→ Data shown:
*** Begin section ***
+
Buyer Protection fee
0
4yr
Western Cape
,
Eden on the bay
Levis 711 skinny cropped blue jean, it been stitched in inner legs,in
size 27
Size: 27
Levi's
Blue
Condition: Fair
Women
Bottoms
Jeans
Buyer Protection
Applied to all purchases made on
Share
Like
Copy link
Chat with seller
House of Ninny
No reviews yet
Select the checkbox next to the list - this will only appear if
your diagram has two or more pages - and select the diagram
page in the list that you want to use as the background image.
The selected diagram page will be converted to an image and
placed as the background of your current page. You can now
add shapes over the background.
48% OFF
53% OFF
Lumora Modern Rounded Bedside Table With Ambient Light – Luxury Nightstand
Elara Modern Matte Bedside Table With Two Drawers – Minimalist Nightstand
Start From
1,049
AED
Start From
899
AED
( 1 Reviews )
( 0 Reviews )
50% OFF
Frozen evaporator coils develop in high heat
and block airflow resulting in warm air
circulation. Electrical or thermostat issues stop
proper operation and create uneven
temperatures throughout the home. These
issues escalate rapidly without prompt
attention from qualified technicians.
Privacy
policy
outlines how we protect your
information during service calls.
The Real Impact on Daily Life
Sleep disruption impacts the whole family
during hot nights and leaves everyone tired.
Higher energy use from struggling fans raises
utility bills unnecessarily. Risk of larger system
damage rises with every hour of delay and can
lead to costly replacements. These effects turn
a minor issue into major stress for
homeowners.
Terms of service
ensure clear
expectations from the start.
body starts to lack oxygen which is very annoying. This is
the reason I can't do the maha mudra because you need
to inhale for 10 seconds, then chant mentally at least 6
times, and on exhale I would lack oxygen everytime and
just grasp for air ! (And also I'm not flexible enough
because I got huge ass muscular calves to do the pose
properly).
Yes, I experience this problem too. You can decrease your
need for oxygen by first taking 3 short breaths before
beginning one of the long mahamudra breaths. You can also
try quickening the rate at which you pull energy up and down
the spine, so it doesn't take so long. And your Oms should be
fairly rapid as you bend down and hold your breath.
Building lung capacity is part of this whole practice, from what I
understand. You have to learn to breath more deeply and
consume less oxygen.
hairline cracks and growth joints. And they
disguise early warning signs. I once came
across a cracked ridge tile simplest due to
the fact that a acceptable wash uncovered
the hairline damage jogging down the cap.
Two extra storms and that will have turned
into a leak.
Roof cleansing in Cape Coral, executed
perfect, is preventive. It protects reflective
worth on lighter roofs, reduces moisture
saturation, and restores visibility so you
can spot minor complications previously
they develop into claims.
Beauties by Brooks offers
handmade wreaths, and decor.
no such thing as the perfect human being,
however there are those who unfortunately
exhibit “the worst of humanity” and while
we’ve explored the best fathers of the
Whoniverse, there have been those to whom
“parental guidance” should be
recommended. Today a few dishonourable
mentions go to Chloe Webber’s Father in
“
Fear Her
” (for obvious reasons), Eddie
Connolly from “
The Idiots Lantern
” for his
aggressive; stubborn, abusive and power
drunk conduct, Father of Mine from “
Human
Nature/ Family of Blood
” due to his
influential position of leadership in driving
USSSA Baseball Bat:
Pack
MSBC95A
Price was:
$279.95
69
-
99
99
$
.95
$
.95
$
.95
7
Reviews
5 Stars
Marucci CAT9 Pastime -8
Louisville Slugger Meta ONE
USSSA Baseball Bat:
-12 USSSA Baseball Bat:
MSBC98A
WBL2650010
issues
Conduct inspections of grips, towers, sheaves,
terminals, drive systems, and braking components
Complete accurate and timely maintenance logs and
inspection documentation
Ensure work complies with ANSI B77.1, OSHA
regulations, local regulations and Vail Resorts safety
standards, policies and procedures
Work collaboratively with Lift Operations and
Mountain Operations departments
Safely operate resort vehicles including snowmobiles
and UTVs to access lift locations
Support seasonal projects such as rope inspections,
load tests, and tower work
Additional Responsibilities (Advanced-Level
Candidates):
*** End section ***
→ Activity: Copy each line of the listing that contains "oxygen".

→ Final answer:
body starts to lack oxygen which is very annoying. This is
times, and on exhale I would lack oxygen everytime and
need for oxygen by first taking 3 short breaths before
consume less oxygen.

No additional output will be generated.